Are you afraid AI will take your job? It won’t but someone who knows how to use it properly might.

It has been my experience that the people who get the most out of AI are the ones who never stop thinking for themselves. That sounds simple. It is not as common as you would think.

I have spent 45 years as a Professional Engineer. Before that, I welded steel at a shipyard. I have run calculations by hand, checked drawings line by line, and caught errors that would have cost real money and real safety if they had gone unnoticed. None of that experience came from a machine. It came from doing the work, getting it wrong sometimes, and learning what wrong looks like.

AI did not exist for most of my career. Now it does, and I use it daily. It writes faster than I do. It organizes faster than I do. Under most circumstances, it can summarize a complicated topic in seconds that would have taken me an hour to research on my own. That is real value. I am not here to talk anyone out of using it.

But I have noticed something, both in my own habits and in conversations with others. People start to treat AI like an authority instead of a tool. They ask it a question, get an answer, and stop there. They do not push back. They do not ask it to look again. They assume the first response is the complete response.

This should be avoided.

AI can miss things. Not because it is broken, but because of how a question gets asked. Phrase a question one way and you get one angle. Phrase it differently and you often surface something the first answer left out. I have tested this myself, repeatedly. The information was available the whole time. It just required me to ask better, or ask again, or ask from a different direction.

That is not a flaw in the technology. That is a reminder of what your role is supposed to be.

For our purposes, think of AI as a junior engineer sitting across the table from you. A sharp one. Fast, well-read, capable of pulling together information quickly. But still someone who needs direction, still someone whose work gets checked before it goes out the door. You would not hand off a stamped drawing without reviewing it yourself. The same standard applies here.

I am adamant about this because I have seen what happens when people skip the review step, in engineering and now in AI use. Mistakes get out. Confidence in a result is not the same thing as accuracy in a result. A confident wrong answer reads exactly like a confident right one if you are not paying attention.

Here is where I think the real opportunity sits. AI does not replace your judgment. It sharpens it, if you let it. Use it to generate a draft, then bring your own experience to the review. Use it to research a topic, then ask it where the gaps might be. Use it to challenge your own thinking by asking it to argue the other side. None of that works if you treat the first answer as the final answer.

I tell people the same thing I would tell a young engineer starting out. Your judgment is the product. The tools just help you get there faster. A calculator does not make you an engineer. Knowing what numbers to put into it does. AI works the same way. It can process more information than you ever could alone, but it cannot tell you what matters to you, what risks are acceptable, or what your own standards require. That part is still yours.

I have also noticed that claims without facts behind them, the kind that sound true because they are repeated often, do not hold up well under AI’s scrutiny either, as long as you ask it to check. That is a more honest and useful lesson than chasing down unsupported claims about bias or motive. Ask the tool to verify. Ask it to show its sources. Treat every answer as a starting point, not a conclusion.

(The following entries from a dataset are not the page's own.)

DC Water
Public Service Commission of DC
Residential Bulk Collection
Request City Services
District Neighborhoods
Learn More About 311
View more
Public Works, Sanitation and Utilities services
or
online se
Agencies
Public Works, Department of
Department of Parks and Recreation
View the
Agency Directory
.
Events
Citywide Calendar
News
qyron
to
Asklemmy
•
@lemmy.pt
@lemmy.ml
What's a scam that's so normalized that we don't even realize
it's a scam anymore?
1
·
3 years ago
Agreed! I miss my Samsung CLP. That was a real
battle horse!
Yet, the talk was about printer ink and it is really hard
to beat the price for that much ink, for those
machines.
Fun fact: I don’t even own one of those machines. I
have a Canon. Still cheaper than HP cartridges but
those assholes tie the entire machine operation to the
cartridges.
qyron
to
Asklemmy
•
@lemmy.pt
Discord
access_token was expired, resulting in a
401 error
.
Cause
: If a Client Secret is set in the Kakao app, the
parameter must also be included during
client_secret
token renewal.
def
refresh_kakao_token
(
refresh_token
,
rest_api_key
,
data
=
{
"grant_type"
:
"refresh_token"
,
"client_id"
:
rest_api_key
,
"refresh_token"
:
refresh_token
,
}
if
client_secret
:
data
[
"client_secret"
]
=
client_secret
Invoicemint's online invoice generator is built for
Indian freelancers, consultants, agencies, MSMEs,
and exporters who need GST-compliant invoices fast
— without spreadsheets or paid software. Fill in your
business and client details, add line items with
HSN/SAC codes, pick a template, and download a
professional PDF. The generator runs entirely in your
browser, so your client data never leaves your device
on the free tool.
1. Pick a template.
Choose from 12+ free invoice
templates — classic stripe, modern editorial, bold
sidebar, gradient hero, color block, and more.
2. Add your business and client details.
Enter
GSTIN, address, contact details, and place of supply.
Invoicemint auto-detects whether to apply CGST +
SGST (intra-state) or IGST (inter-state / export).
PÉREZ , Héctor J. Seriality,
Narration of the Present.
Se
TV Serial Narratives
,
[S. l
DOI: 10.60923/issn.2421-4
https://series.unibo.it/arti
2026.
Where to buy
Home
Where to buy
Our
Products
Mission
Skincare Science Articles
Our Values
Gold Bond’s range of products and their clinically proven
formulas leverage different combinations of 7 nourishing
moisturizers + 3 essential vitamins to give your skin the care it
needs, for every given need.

So here is my recommendation. Use AI daily if it helps you. I do. But never stop asking the second question. Never accept the first answer as the only answer. Rephrase, push back, and ask again when something does not sit right.

Be sure to remain the one in charge of the outcome. AI can make you a faster, sharper version of yourself. It cannot replace the part of you that knows the difference between a good answer and a complete one. That distinction is still your job, and it always will be.